The hyper-parameter tuning is done as follows:
x_train, x_val, y_train, y_val = train_test_split(NN_input, NN_target, train_size = 0.85, random_state = 4)
history = History()
kfold = 10
regressor = KerasRegressor(build_fn = create_keras_model, epochs = 100, batch_size=1000, verbose=1)
neurons = np.arange(10,101,10)
hidden_layers = [1,2]
optimizer = ['adam','sgd']
activation = ['relu']
dropout = [0.1]
parameters = dict(neurons = neurons,
hidden_layers = hidden_layers,
optimizer = optimizer,
activation = activation,
dropout = dropout)
gs = GridSearchCV(estimator = regressor,
param_grid = parameters,
scoring='mean_squared_error',
n_jobs = 1,
cv = kfold,
verbose = 3,
return_train_score=True))
grid_result = gs.fit(NN_input,
NN_target,
callbacks=[history],
verbose=1,
validation_data=(x_val, y_val))
Remark: create_keras_model function initializes and compiles a Keras Sequential model.
After the cross validation is performed I am trying to save the grid search object (gs) with the following code:
from sklearn.externals import joblib
joblib.dump(gs, 'GS_obj.pkl')
The error I am getting is the following:
TypeError: can't pickle _thread.RLock objects
Could you please let me know what might be the reason for this error?
Thank you!
P.S.: joblib.dump method works well for saving GridSearchCV objects that are used
for the training MLPRegressors from sklearn.
Use
import joblib directly
instead of
from sklearn.externals import joblib
Save objects or results with:
joblib.dump(gs, 'model_file_name.pkl')
and load your results using:
joblib.load("model_file_name.pkl")
Here is a simple working example:
import joblib
#save your model or results
joblib.dump(gs, 'model_file_name.pkl')
#load your model for further usage
joblib.load("model_file_name.pkl")
Try this:
from sklearn.externals import joblib
joblib.dump(gs.best_estimator_, 'filename.pkl')
If you want to dump your object into one file - use:
joblib.dump(gs.best_estimator_, 'filename.pkl', compress = 1)
Simple Example:
from sklearn import svm, datasets
from sklearn.model_selection import GridSearchCV
from sklearn.externals import joblib
iris = datasets.load_iris()
parameters = {'kernel':('linear', 'rbf'), 'C':[1, 10]}
svc = svm.SVC()
gs = GridSearchCV(svc, parameters)
gs.fit(iris.data, iris.target)
joblib.dump(gs.best_estimator_, 'filename.pkl')
#['filename.pkl']
EDIT 1:
you can also save the whole object:
joblib.dump(gs, 'gs_object.pkl')
Subclass the sklearn.model_selection._search.BaseSearchCV class.
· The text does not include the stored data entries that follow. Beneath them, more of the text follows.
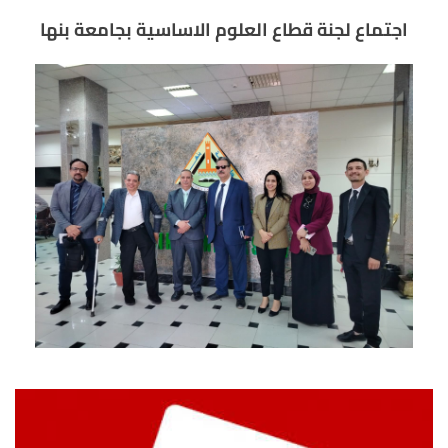
اجتماع لجنة قطاع العلوم الاساسية بجامعة بنها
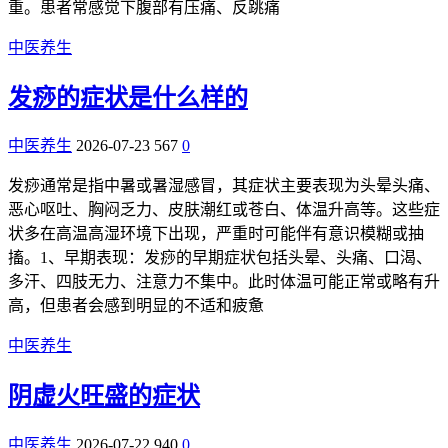
重。患者常感觉下腹部有压痛、反跳痛
中医养生
发痧的症状是什么样的
中医养生
2026-07-23
567
0
发痧通常是指中暑或暑湿感冒，其症状主要表现为头晕头痛、
恶心呕吐、胸闷乏力、皮肤潮红或苍白、体温升高等。这些症
状多在高温高湿环境下出现，严重时可能伴有意识模糊或抽
搐。1、早期表现：发痧的早期症状包括头晕、头痛、口渴、
多汗、四肢无力、注意力不集中。此时体温可能正常或略有升
高，但患者会感到明显的不适和疲惫
中医养生
阴虚火旺盛的症状
中医养生
2026-07-22
940
0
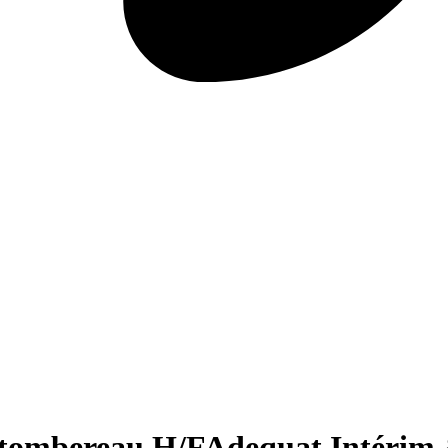
 tombereau H/F
Adequat Intérim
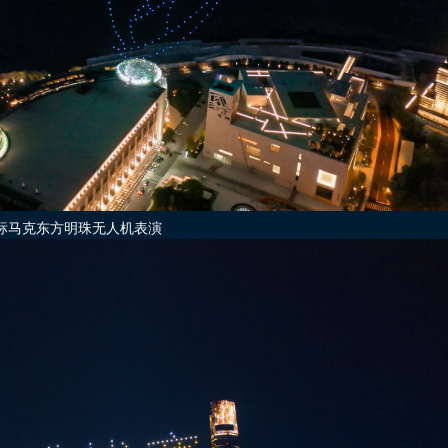
标马克东方明珠无人机表演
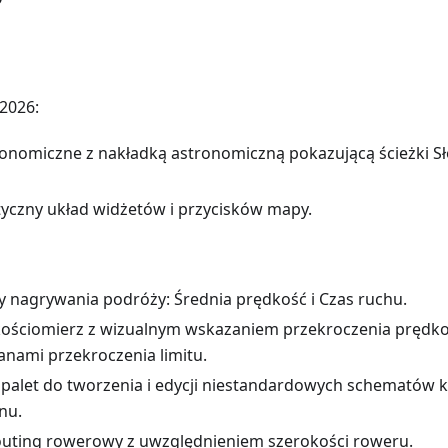
2026:
onomiczne z nakładką astronomiczną pokazującą ścieżki Sło
styczny układ widżetów i przycisków mapy.
 nagrywania podróży: Średnia prędkość i Czas ruchu.
ościomierz z wizualnym wskazaniem przekroczenia prędkoś
stanami przekroczenia limitu.
palet do tworzenia i edycji niestandardowych schematów ko
enu.
uting rowerowy z uwzględnieniem szerokości roweru.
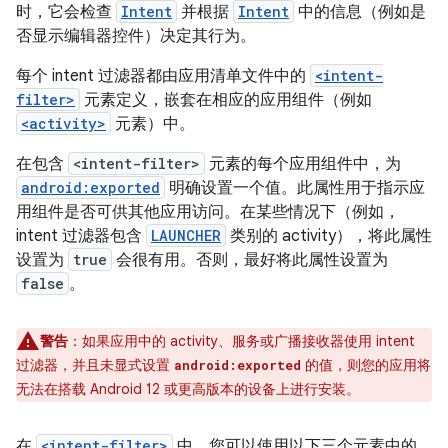
时，它会检查
Intent
并根据
Intent
中的信息（例如是
否显示编辑器控件）决定其行为。
每个 intent 过滤器都由应用清单文件中的
<intent-
filter>
元素定义，嵌套在相应的应用组件（例如
<activity>
元素）中。
在包含
<intent-filter>
元素的每个应用组件中，为
android:exported
明确设置一个值。此属性用于指示应
用组件是否可供其他应用访问。在某些情况下（例如，
intent 过滤器包含
LAUNCHER
类别的 activity），将此属性
设置为
true
会很有用。否则，最好将此属性设置为
false
。
警告
：如果应用中的 activity、服务或广播接收器使用 intent
过滤器，并且未显式设置
的值，则您的应用将
android:exported
无法在搭载 Android 12 或更高版本的设备上进行安装。
在
<intent-filter>
中，您可以使用以下三个元素中的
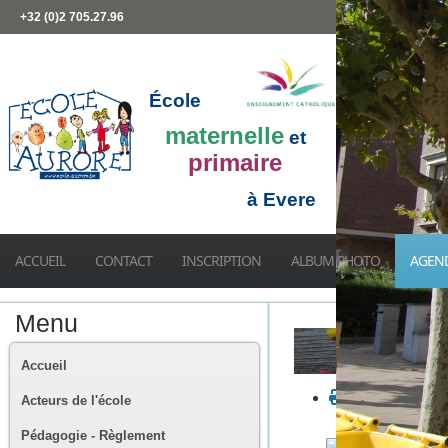
+32 (0)2 705.27.96
École
maternelle
et
primaire
à Evere
ACCUEIL
CONTACT
INSCRIPTION
ALBUM PHOTO
AGEN
Menu
Accueil
Acteurs de l'école
Pédagogie - Règlement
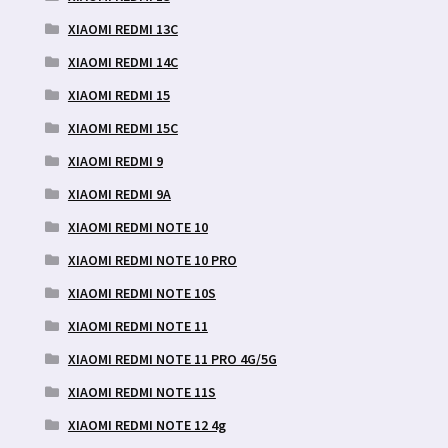
XIAOMI REDMI 13C
XIAOMI REDMI 14C
XIAOMI REDMI 15
XIAOMI REDMI 15C
XIAOMI REDMI 9
XIAOMI REDMI 9A
XIAOMI REDMI NOTE 10
XIAOMI REDMI NOTE 10 PRO
XIAOMI REDMI NOTE 10S
XIAOMI REDMI NOTE 11
XIAOMI REDMI NOTE 11 PRO 4G/5G
XIAOMI REDMI NOTE 11S
XIAOMI REDMI NOTE 12 4g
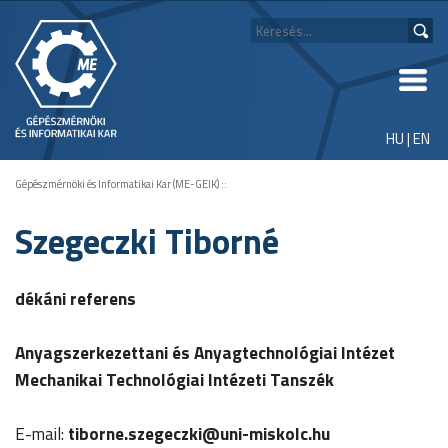
HU
|
EN
Gépészmérnöki és Informatikai Kar (ME-GEIK)
::
Szegeczki Tiborné
dékáni referens
Anyagszerkezettani és Anyagtechnológiai Intézet
Mechanikai Technológiai Intézeti Tanszék
E-mail:
tiborne.szegeczki
@uni-miskolc.hu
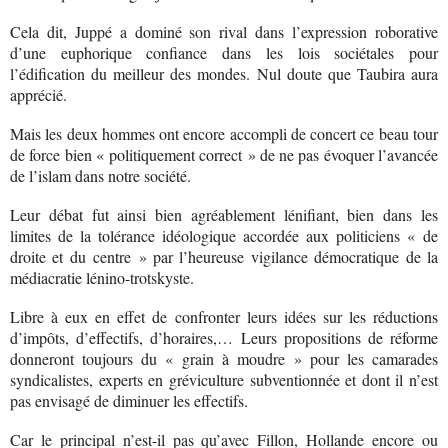
Cela dit, Juppé a dominé son rival dans l’expression roborative
d’une euphorique confiance dans les lois sociétales pour
l’édification du meilleur des mondes. Nul doute que Taubira aura
apprécié.
Mais les deux hommes ont encore accompli de concert ce beau tour
de force bien « politiquement correct » de ne pas évoquer l’avancée
de l’islam dans notre société.
Leur débat fut ainsi bien agréablement lénifiant, bien dans les
limites de la tolérance idéologique accordée aux politiciens « de
droite et du centre » par l’heureuse vigilance démocratique de la
médiacratie lénino-trotskyste.
Libre à eux en effet de confronter leurs idées sur les réductions
d’impôts, d’effectifs, d’horaires,… Leurs propositions de réforme
donneront toujours du « grain à moudre » pour les camarades
syndicalistes, experts en gréviculture subventionnée et dont il n’est
pas envisagé de diminuer les effectifs.
Car le principal n’est-il pas qu’avec Fillon, Hollande encore ou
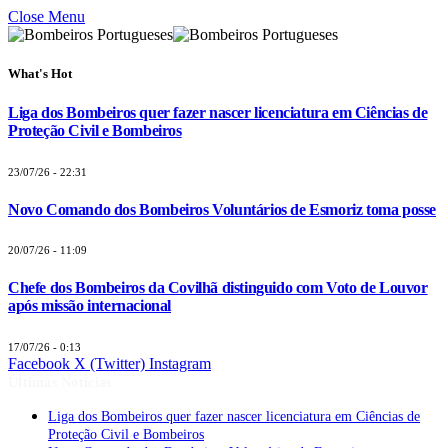
Close Menu
What's Hot
Liga dos Bombeiros quer fazer nascer licenciatura em Ciências de
Proteção Civil e Bombeiros
23/07/26 - 22:31
Novo Comando dos Bombeiros Voluntários de Esmoriz toma posse
20/07/26 - 11:09
Chefe dos Bombeiros da Covilhã distinguido com Voto de Louvor
após missão internacional
17/07/26 - 0:13
Facebook
X (Twitter)
Instagram
Últimas Notícias
Liga dos Bombeiros quer fazer nascer licenciatura em Ciências de
Proteção Civil e Bombeiros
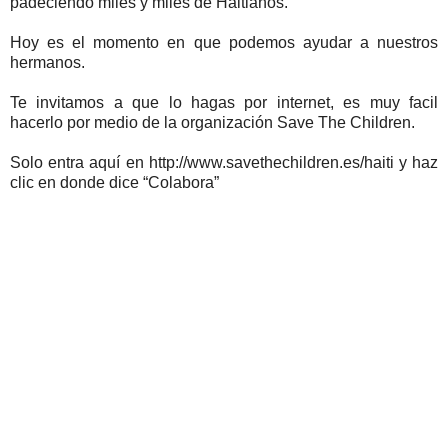
padeciendo miles y miles de Haitianos.
Hoy es el momento en que podemos ayudar a nuestros
hermanos.
Te invitamos a que lo hagas por internet, es muy facil
hacerlo por medio de la organización Save The Children.
Solo entra aquí en http://www.savethechildren.es/haiti y haz
clic en donde dice “Colabora”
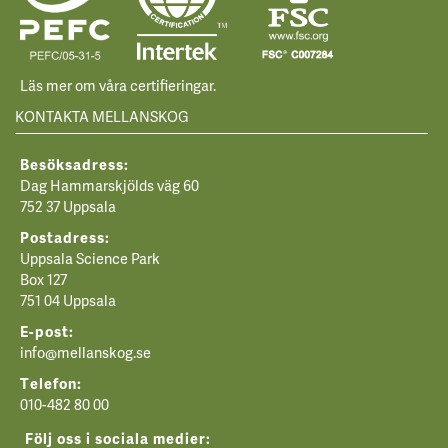
Läs mer om våra certifieringar.
KONTAKTA MELLANSKOG
Besöksadress:
Dag Hammarskjölds väg 60
752 37 Uppsala
Postadress:
Uppsala Science Park
Box 127
751 04 Uppsala
E-post:
info@mellanskog.se
Telefon:
010-482 80 00
Följ oss i sociala medier:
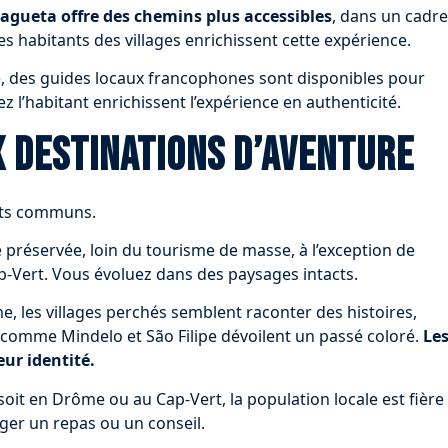
lagueta offre des chemins plus accessibles
, dans un cadre
s habitants des villages enrichissent cette expérience.
 des guides locaux francophones sont disponibles pour
l’habitant enrichissent l’expérience en authenticité.
x destinations d’aventure
aits communs.
 préservée, loin du tourisme de masse, à l’exception de
p-Vert. Vous évoluez dans des paysages intacts.
e, les villages perchés semblent raconter des histoires,
es comme Mindelo et São Filipe dévoilent un passé coloré.
Le
eur identité.
 soit en Drôme ou au Cap-Vert, la population locale est fière
ager un repas ou un conseil.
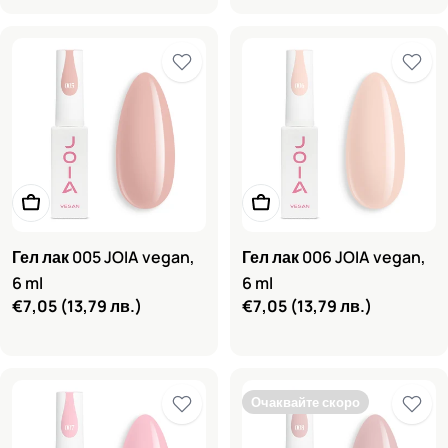
Добави в количката
Добави в количката
Гел лак 005 JOIA vegan,
Гел лак 006 JOIA vegan,
6 ml
6 ml
Редовна
€7,05
(13,79 лв.)
Редовна
€7,05
(13,79 лв.)
цена
цена
Очаквайте скоро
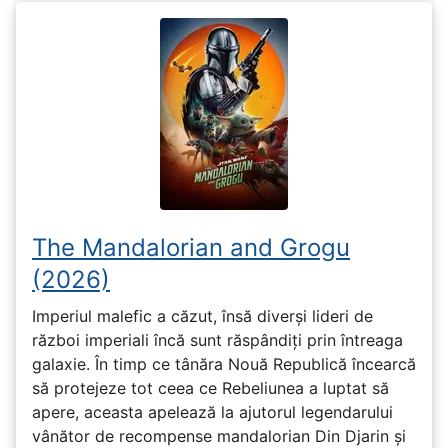
The Mandalorian and Grogu
(2026)
Imperiul malefic a căzut, însă diverși lideri de
război imperiali încă sunt răspândiți prin întreaga
galaxie. În timp ce tânăra Nouă Republică încearcă
să protejeze tot ceea ce Rebeliunea a luptat să
apere, aceasta apelează la ajutorul legendarului
vânător de recompense mandalorian Din Djarin și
Override the fit(self, X, y=None, groups=None, **fit_params) method, and modify its internal evaluate_candidates(candidate_params) function. Instead of immediately returning the results dictionary from evaluate_candidates(candidate_params), perform your serialization here (or in the _run_search method depending on your use case). With some additional modifications, this approach has the added benefit of allowing you to execute the grid search sequentially (see the comment in the source code here: _search.py). Note that the results dictionary returned by evaluate_candidates(candidate_params) is the same as the cv_results dictionary. This approach worked for me, but I was also attempting to add save-and-restore functionality for interrupted grid search executions.